0

I'm a PHP programmer who will be moving over to Python soon.

In the PHP world there are two functions for dealing with string slices mb_substr and substr. The multi-byte variant, mb_substr, is notoriously slow because PHP doesn't know how many bytes each character is; so it needs to iterate over every character and check their length to find the byte position of a given offset.

I wrote the following benchmark to see if Python (3.8) has the same issue:

from random import randrange
from time import time

alphabet = ["a", "ü", "字", ""]
alphabet_length = len(alphabet)

string_length = 10_000_000

time_g0 = time()
rand_char_list = list(map(lambda _: alphabet[randrange(0, alphabet_length)], range(string_length)))
time_g = time() - time_g0
print("Time to generate chars:", time_g)

time_j0 = time()
rand_string = ''.join(rand_char_list)
time_j = time() - time_j0
print("Time to join chars:", time_j)

offset_i = 0
offset_m = int(string_length/2)
offset_f = string_length - 1

time_i0 = time()
utf8_char = rand_string[offset_i]
time_i = time() - time_i0
print("Time to slice initial char:", time_i)

time_m0 = time()
utf8_char = rand_string[offset_m]
time_m = time() - time_m0
print("Time to slice middle char:", time_m)

time_f0 = time()
utf8_char = rand_string[offset_f]
time_f = time() - time_f0
print("Time to slice final char:", time_f)

Which outputs the following:

Time to generate chars: 5.610808849334717
Time to join chars: 0.21134543418884277
Time to slice initial char: 9.5367431640625e-07
Time to slice middle char: 4.76837158203125e-07
Time to slice final char: 4.76837158203125e-07

I've run the test multiple times and the results are fairly consistent.

I was surprised that the join operation took such a long time, while the slice operation is strangely enough very fast. Even more surprisingly in 9/10 runs slicing the initial char is marginally slower then the other two operations.

How can this be?

Does python store the byte index of various chars in a utf8 string? Does it use a fixed (4byte) char?

kaan_a
  • 3,503
  • 1
  • 28
  • 52
  • 1
    "Looking over the specifics of the language I noticed that all strings are utf8 by default." - that is not actually true. Python strings do not represent UTF-8, and they do not use a UTF-8 representation internally. (Some strings may cache a UTF-8 encoding to save repeated conversion work, but that's not the primary representation.) – user2357112 Nov 14 '21 at 17:23
  • 1
    `rand_char_list` is not a list, but a map object, which is an iterator, so nothing gets done here. Use `list(map(...))` to actually build the list. `join` is faster when used on a list rather than a generator, see https://stackoverflow.com/questions/32462194/python-understanding-iterators-and-join-better – Thierry Lathuille Nov 14 '21 at 17:24
  • Oops you are right, I was sure that I had the list call there.
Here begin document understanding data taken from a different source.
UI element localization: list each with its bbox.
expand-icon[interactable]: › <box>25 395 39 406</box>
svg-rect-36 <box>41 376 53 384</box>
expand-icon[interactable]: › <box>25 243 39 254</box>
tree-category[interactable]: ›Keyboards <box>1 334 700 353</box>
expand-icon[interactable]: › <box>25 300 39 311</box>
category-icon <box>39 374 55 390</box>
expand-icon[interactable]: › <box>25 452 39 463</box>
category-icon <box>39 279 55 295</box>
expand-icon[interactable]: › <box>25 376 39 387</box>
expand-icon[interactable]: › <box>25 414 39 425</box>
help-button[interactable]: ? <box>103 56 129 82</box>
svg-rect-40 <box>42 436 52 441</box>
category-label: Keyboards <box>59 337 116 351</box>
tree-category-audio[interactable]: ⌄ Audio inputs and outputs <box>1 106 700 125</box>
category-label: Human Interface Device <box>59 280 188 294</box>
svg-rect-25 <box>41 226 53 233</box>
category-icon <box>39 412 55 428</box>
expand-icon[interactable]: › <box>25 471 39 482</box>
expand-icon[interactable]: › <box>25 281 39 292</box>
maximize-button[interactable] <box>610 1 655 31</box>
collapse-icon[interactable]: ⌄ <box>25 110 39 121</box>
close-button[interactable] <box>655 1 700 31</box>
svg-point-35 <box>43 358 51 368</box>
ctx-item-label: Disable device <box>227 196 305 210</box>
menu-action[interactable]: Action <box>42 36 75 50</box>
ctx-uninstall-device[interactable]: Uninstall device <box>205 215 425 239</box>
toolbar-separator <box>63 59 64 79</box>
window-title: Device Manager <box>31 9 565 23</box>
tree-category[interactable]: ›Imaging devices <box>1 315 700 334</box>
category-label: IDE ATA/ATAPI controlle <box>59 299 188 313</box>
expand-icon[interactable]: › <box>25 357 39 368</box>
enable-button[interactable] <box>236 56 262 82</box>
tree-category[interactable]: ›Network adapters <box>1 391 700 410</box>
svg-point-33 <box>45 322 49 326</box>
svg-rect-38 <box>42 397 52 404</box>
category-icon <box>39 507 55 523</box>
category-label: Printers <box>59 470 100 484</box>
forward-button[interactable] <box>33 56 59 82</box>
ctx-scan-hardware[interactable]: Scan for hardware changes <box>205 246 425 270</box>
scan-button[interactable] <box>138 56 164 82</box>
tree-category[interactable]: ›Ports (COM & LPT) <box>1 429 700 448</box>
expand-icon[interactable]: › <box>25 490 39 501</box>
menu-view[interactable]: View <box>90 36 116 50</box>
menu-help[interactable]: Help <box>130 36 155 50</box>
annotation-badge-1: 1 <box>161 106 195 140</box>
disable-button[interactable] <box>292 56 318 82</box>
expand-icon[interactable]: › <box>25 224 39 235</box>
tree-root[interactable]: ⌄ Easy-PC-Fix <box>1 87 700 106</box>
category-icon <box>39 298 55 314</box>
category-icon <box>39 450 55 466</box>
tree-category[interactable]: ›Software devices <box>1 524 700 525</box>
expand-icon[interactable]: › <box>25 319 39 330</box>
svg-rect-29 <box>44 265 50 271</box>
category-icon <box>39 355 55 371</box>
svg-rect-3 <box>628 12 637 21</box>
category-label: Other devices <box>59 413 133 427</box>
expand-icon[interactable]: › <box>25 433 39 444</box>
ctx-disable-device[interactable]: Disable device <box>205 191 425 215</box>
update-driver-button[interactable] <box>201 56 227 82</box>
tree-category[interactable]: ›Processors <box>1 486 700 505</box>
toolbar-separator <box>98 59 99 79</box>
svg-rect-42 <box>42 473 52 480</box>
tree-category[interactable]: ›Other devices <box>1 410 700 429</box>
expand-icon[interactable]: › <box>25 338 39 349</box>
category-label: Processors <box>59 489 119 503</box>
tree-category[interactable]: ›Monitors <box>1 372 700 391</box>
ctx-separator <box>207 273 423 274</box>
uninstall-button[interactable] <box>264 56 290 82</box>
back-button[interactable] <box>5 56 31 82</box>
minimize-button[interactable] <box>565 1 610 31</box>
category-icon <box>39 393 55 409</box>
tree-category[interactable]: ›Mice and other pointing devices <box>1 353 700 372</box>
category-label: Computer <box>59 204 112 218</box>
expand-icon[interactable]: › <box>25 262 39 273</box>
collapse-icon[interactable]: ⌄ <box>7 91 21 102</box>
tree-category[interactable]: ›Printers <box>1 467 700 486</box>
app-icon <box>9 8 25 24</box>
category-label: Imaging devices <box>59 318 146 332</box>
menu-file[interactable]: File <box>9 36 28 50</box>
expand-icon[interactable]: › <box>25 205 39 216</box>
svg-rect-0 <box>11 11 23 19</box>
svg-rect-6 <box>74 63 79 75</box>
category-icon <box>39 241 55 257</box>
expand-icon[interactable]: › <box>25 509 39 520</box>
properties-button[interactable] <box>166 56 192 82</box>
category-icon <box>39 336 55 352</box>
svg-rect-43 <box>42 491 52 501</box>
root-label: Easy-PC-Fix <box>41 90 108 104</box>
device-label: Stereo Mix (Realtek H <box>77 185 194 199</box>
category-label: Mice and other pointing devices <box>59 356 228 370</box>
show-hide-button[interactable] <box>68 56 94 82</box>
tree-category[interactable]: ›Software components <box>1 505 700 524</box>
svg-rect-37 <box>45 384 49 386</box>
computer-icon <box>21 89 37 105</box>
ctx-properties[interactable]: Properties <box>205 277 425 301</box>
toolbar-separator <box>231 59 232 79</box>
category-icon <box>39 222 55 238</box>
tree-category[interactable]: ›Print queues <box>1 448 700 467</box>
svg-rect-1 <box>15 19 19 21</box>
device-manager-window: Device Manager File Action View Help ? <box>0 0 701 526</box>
Join is still kind of slow though. I'll update the question in a minute – kaan_a Nov 14 '21 at 17:29

1 Answers1

1

Python actually uses a flexible internal representation and picks the format that is most suitable for random access. For example if all characters a single bytes in UTF-8, the string will be an array of 1 byte characters. If one of them is a 2 byte character, everything will be 2 byte, and so on. The details are described here: https://www.python.org/dev/peps/pep-0393/

This means that random access to string slices should be approximately equally fast for all character sizes. Differences may arise because certain optimizations do not apply to wide characters or because conversions between the internal formats may happen lazily. For example all single ASCII character strings (just like small integer values) are not allocated dynamically but instead taken from a preallocated pool of such strings. This obviously cannot apply to the set of all 4 byte characters.

As far as string joining is concerned, its sometimes underwhelming performance is a topic for occasional discussion. See for example here: https://lwn.net/Articles/816415/

Homer512
  • 9,144
  • 2
  • 8
  • 25